#### SUPPLIED MATERIAL:
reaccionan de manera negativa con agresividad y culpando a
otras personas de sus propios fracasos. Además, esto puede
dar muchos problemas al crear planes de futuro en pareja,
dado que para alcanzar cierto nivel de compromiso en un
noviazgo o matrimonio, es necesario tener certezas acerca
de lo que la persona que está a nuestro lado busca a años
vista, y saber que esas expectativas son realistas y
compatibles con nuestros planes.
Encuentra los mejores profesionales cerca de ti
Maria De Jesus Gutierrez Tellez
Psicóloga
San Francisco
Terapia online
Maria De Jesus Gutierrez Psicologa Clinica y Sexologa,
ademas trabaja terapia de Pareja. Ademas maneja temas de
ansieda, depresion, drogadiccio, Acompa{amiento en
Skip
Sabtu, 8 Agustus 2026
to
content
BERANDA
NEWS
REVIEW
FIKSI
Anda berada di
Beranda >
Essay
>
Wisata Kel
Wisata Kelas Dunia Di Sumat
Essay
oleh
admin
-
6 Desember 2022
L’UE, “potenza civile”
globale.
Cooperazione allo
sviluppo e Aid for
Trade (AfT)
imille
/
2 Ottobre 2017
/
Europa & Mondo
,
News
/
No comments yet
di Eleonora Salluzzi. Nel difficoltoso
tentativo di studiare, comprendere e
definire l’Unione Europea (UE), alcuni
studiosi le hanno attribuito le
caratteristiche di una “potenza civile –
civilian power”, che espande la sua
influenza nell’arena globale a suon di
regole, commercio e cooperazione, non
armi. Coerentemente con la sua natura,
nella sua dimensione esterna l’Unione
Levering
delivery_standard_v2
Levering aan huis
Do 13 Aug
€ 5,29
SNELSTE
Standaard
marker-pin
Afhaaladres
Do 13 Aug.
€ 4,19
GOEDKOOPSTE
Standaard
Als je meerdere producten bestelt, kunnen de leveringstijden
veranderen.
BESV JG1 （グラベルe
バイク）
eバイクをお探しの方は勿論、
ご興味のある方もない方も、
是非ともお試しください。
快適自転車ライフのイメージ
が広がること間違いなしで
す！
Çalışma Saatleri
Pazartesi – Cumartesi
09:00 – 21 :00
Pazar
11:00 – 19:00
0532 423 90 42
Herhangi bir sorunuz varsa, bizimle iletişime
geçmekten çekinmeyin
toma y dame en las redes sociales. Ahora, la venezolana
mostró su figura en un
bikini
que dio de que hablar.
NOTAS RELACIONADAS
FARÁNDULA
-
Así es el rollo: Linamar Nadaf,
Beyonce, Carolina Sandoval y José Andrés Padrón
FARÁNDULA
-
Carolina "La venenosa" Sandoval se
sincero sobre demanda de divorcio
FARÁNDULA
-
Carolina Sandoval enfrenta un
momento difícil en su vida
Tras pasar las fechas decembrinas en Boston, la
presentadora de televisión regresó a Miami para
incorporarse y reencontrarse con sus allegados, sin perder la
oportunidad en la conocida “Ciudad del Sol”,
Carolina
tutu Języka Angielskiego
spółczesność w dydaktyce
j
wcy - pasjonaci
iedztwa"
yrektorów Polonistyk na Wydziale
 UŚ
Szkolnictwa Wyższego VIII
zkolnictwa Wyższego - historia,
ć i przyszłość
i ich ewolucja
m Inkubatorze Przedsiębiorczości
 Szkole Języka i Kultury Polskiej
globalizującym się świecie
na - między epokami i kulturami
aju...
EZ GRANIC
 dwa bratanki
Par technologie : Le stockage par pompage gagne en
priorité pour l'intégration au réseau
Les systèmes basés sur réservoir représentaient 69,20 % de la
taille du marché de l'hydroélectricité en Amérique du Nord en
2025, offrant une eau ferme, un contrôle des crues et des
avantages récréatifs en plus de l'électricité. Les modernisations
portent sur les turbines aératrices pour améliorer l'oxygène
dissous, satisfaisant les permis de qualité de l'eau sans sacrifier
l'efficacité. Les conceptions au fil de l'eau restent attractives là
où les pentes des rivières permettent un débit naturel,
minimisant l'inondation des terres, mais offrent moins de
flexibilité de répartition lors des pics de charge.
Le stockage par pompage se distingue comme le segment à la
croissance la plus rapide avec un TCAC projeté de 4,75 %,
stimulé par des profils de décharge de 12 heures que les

#### EXERCISE OBJECTIVE:
Each line of the material that contains "pour" is to be counted, and only the total stated.

#### ANSWER BELOW:
2